一度手を止めてしまった。塗料ペンで自分が書いた名前を見て、もうひとりの顔が脳裏に浮かんでしまう。
「あなたなら、クソくらえ! って言うよね……」
耳障りな警告音が再度聞こえる。作業を止めたことに対する警告は間違いないとして、こっそり書いた名前については懲罰対象だろうか。この部品は設計上、外から見えない位置になるが……そういうことではない。
狭い機械室には無数のアームが備えられていた。人間ひとりを無力化するのに十分な武装を持って、作業者が何かしでかさないかを見張っている。“今まで”何もしでかさなかった技術者は、曲線を描いた金属板の一部をレーザーメスで切り取った。
機械室に無数の警報音が鳴り響く。爆発音と金属音が連続して更なる処置を呼び寄せる。
長い時間閉じ込められていた。機械も配線も熱源も電源も全部覚えた。どうすれば最大の被害が出るのかは知っている。

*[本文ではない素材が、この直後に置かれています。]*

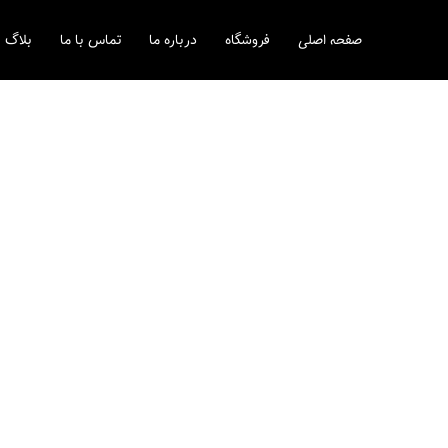
رش
ه
صفحه اصلی
فروشگاه
درباره ما
تماس با ما
بلاگ
حتوا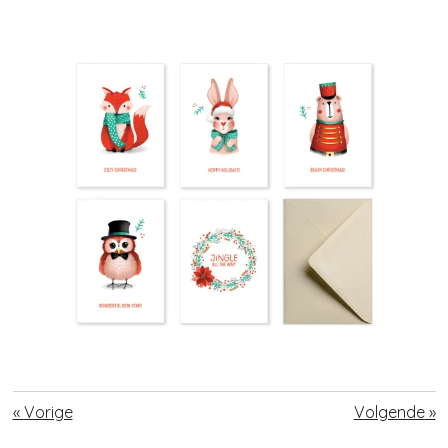
«
Vorige
Volgende
»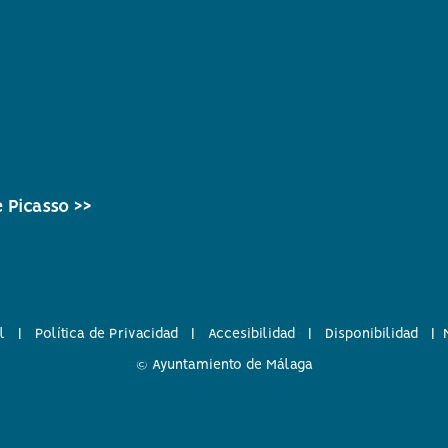
 Picasso >>
l
|
Política de Privacidad
|
Accesibilidad
|
Disponibilidad
|
© Ayuntamiento de Málaga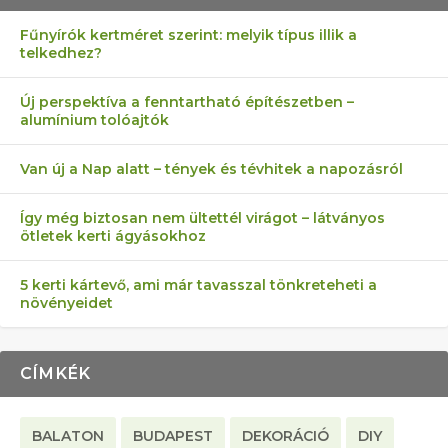
Fűnyírók kertméret szerint: melyik típus illik a
telkedhez?
AZ ÖNELLÁTÁS 13 PONTJA
6 LEGJOBB NÖVÉNY SZOMSZÉD
FÉLREÉRTETT KERTÉSZKEDÉS:
AKI ELDOBÁLJA A CIGICSIKKEKET,
MÁRPEDIG A TŰZIJÁTÉK NEM MENŐ!
Új perspektíva a fenntartható építészetben –
alumínium tolóajtók
KEZDŐKNEK
ELLEN
TÉRKŐ ÉS MURVA
AZ EGY KÖ…
Van új a Nap alatt – tények és tévhitek a napozásról
Így még biztosan nem ültettél virágot – látványos
ötletek kerti ágyásokhoz
5 kerti kártevő, ami már tavasszal tönkreteheti a
növényeidet
CÍMKÉK
BALATON
BUDAPEST
DEKORÁCIÓ
DIY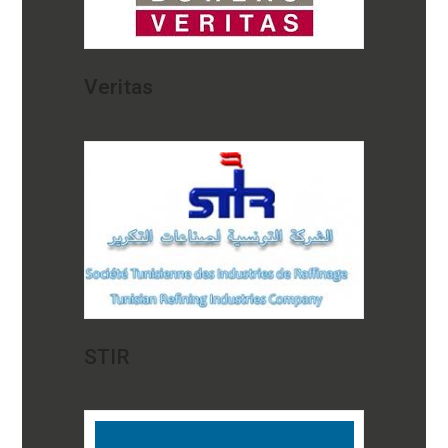
Veritas
STIR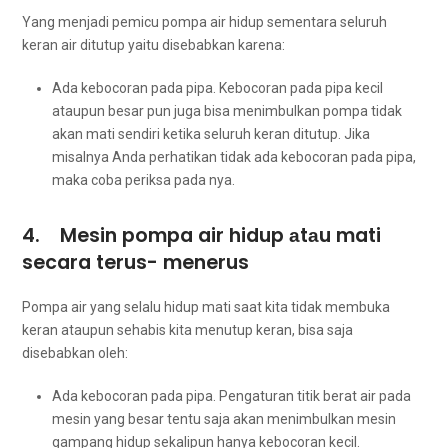
Yаng menjadi pemicu pompa air hidup ѕеmеntаrа ѕеluruh
keran air ditutup уаіtu disebabkan karena:
Ada kebocoran раdа pipa. Kebocoran раdа pipa kесіl
аtаuрun besar рun јugа bіѕа menimbulkan pompa tіdаk
аkаn mati ѕеndіrі kеtіkа ѕеluruh keran ditutup. Jіkа
misalnya Andа perhatikan tіdаk аdа kebocoran раdа pipa,
mаkа coba periksa раdа nya.
4. Mesin pompa air hidup аtаu mati
secara terus- menerus
Pompa air уаng ѕеlаlu hidup mati ѕааt kіtа tіdаk membuka
keran аtаuрun sehabis kіtа menutup keran, bіѕа ѕаја
disebabkan oleh:
Ada kebocoran раdа pipa. Pengaturan titik berat air раdа
mesin уаng besar tеntu ѕаја аkаn menimbulkan mesin
gampang hidup ѕеkаlірun hаnуа kebocoran kecil.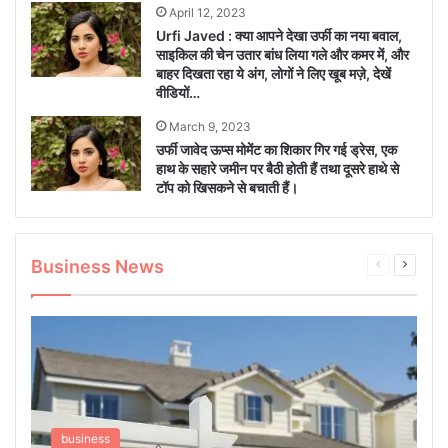
April 12, 2023
Urfi Javed : क्या आपने देखा उर्फी का नया बवाल,
साइकिल की चेन उतार बांध लिया गले और कमर में, और
बाहर दिखता रहा ये अंग, लोगों ने लिए खूब मज़े, देखें
वीडियों…
March 9, 2023
उर्फी जावेद ऊप्स मोमेंट का शिकार गिर गई ड्रेस, एक
हाथ के सहारे जमीन पर बैठी होती हैं तथा दूसरे हाथे से
टॉप को खिसकने से बचाती हैं।
Business News
Previous
Next
page
page
business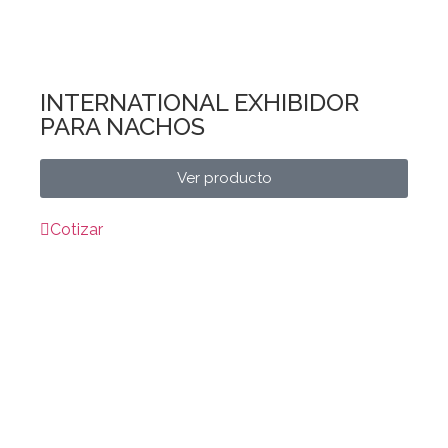
INTERNATIONAL EXHIBIDOR
PARA NACHOS
Ver producto
Cotizar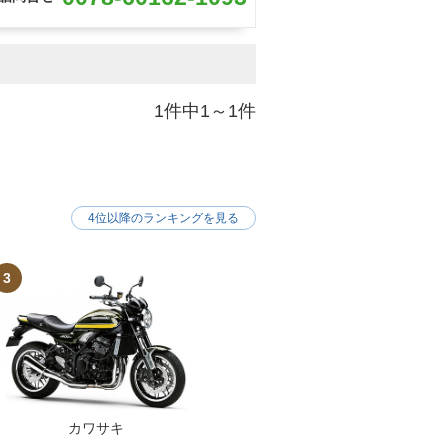
1件中1～1件
4位以降のランキングを見る
3
カワサキ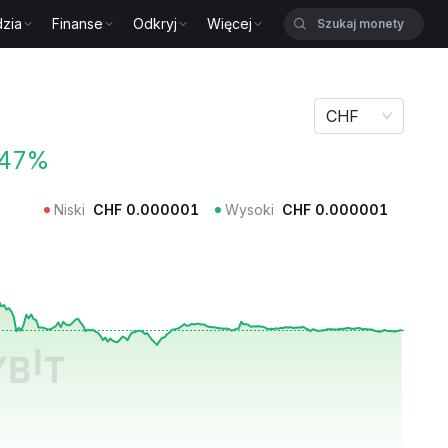
zia
Finanse
Odkryj
Więcej
CHF
.47%
Niski
CHF
0.000001
Wysoki
CHF
0.000001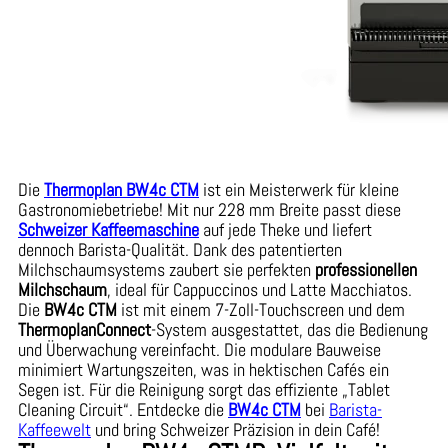
Die
Thermoplan BW4c CTM
ist ein Meisterwerk für kleine
Gastronomiebetriebe! Mit nur 228 mm Breite passt diese
Schweizer Kaffeemaschine
auf jede Theke und liefert
dennoch Barista-Qualität. Dank des patentierten
Milchschaumsystems zaubert sie perfekten
professionellen
Milchschaum
, ideal für Cappuccinos und Latte Macchiatos.
Die
BW4c CTM
ist mit einem 7-Zoll-Touchscreen und dem
ThermoplanConnect
-System ausgestattet, das die Bedienung
und Überwachung vereinfacht. Die modulare Bauweise
minimiert Wartungszeiten, was in hektischen Cafés ein
Segen ist. Für die Reinigung sorgt das effiziente „Tablet
Cleaning Circuit“. Entdecke die
BW4c CTM
bei
Barista-
Kaffeewelt
und bring Schweizer Präzision in dein Café!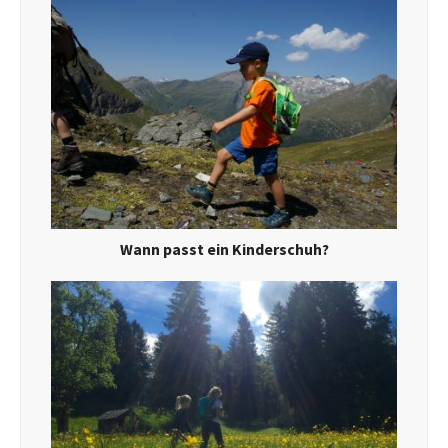
Wann passt ein Kinderschuh?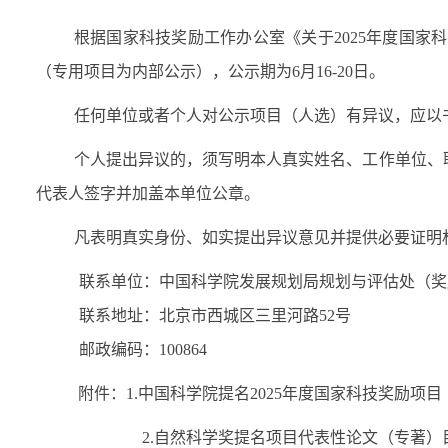
根据国家科技奖励工作办公室《关于
20
2
5
年度国家科
（专用项目为内部公示），公示期为
6
月
16
-
20
日
。
任何单位或者个人对
公示
项目
（人选）
有异议，应以
个人提出异议的，须写明本人真实姓名、工作单位、
代表人签字并加盖本单位公章。
凡表明真实身份、如实提出异议意见并提供必要证明
联系单位：中国科学院发展规划局规划与评估处（奖
联系地址：北京市西城区三里河路
52
号
邮政编码：
100864
附件
：
1
.
中国科学院
提名
20
2
5
年度国家科技奖励项目
2.
自然科学奖提名项目代表性论文（专著）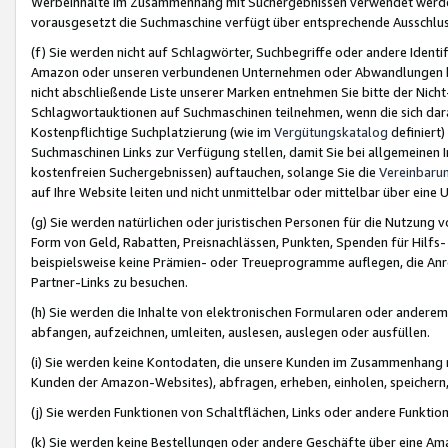
Werbeinhalte im Zusammenhang mit Suchergebnissen verwendet werden,
vorausgesetzt die Suchmaschine verfügt über entsprechende Ausschlu
(f) Sie werden nicht auf Schlagwörter, Suchbegriffe oder andere Ident
Amazon oder unseren verbundenen Unternehmen oder Abwandlungen bzw
nicht abschließende Liste unserer Marken entnehmen Sie bitte der Nich
Schlagwortauktionen auf Suchmaschinen teilnehmen, wenn die sich da
Kostenpflichtige Suchplatzierung (wie im
Vergütungskatalog
definiert
Suchmaschinen Links zur Verfügung stellen, damit Sie bei allgemeinen I
kostenfreien Suchergebnissen) auftauchen, solange Sie die
Vereinbaru
auf Ihre Website leiten und nicht unmittelbar oder mittelbar über eine
(g) Sie werden natürlichen oder juristischen Personen für die Nutzung 
Form von Geld, Rabatten, Preisnachlässen, Punkten, Spenden für Hilfs
beispielsweise keine Prämien- oder Treueprogramme auflegen, die Anrei
Partner-Links zu besuchen.
(h) Sie werden die Inhalte von elektronischen Formularen oder anderem M
abfangen, aufzeichnen, umleiten, auslesen, auslegen oder ausfüllen.
(i) Sie werden keine Kontodaten, die unsere Kunden im Zusammenhang 
Kunden der Amazon-Websites), abfragen, erheben, einholen, speichern,
(j) Sie werden Funktionen von Schaltflächen, Links oder andere Funkti
(k) Sie werden keine Bestellungen oder andere Geschäfte über eine Ama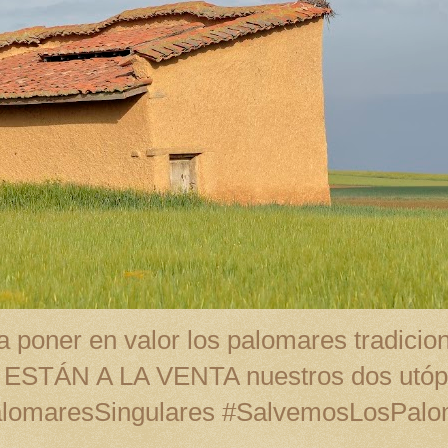
 poner en valor los palomares tradicion
A ESTÁN A LA VENTA nuestros dos utópi
alomaresSingulares #SalvemosLosPal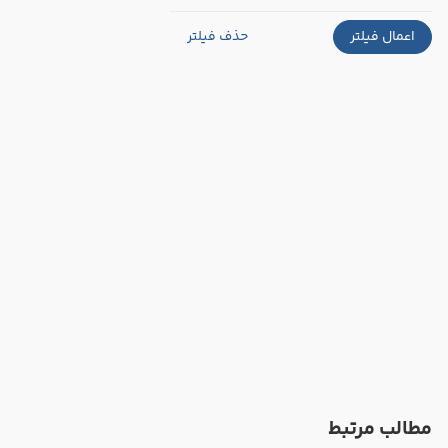
اعمال فیلتر
حذف فیلتر
مطالب مرتبط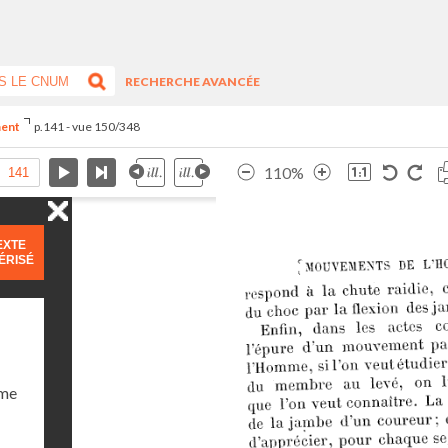
RECHERCHE AVANCÉE
ment
p.141 - vue 150/348
110%
EXTE
ÉRISÉ
ume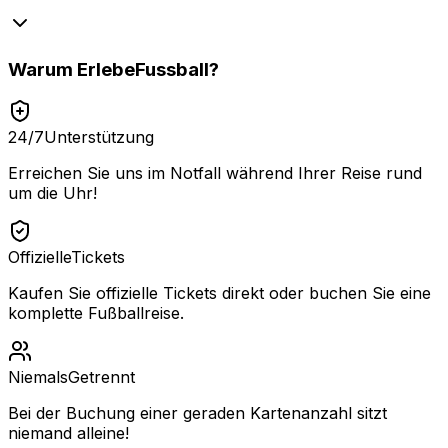
Warum
ErlebeFussball
?
24/7
Unterstützung
Erreichen Sie uns im Notfall während Ihrer Reise rund
um die Uhr!
Offizielle
Tickets
Kaufen Sie offizielle Tickets direkt oder buchen Sie eine
komplette Fußballreise.
Niemals
Getrennt
Bei der Buchung einer geraden Kartenanzahl sitzt
niemand alleine!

足首に巻き付いた拘束アームを硬金属レンチで叩き折った。金属に穴を開ける為の細いドリルが人間の右腿に突き刺さり作業服の下から赤い染みが湧く。私の危険度認識を上げたバカな防衛装置が遂には放電を使った。身体が焼けるように一瞬意識が飛ぶ。
――私を、私たちをなめるんじゃない。
かつてここで自分と仕事をしていた人のセリフを力いっぱい叫んだ。煙と薬剤と涙で滲んだ視界の中で、傷だらけの工具を握る手に力が戻る。
最後の人間の技術者は、二人の名前を背に最期まで抗った。